§ Task requirements:
Your task is to transcribe the records exactly, skipping every image.

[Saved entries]
= Beginning of Section =
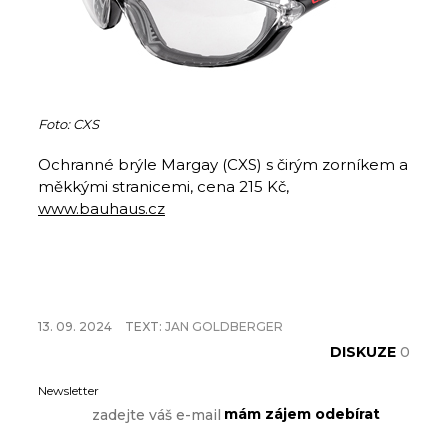
Foto: CXS
Ochranné brýle Margay (CXS) s čirým zorníkem a
měkkými stranicemi, cena 215 Kč,
www.bauhaus.cz
13. 09. 2024
TEXT:
JAN GOLDBERGER
DISKUZE
0
Newsletter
= End of Section =
§ Written solution:
Foto: CXS
Ochranné brýle Margay (CXS) s čirým zorníkem a
měkkými stranicemi, cena 215 Kč,
www.bauhaus.cz
13. 09. 2024
TEXT:
JAN GOLDBERGER
DISKUZE
0
Newsletter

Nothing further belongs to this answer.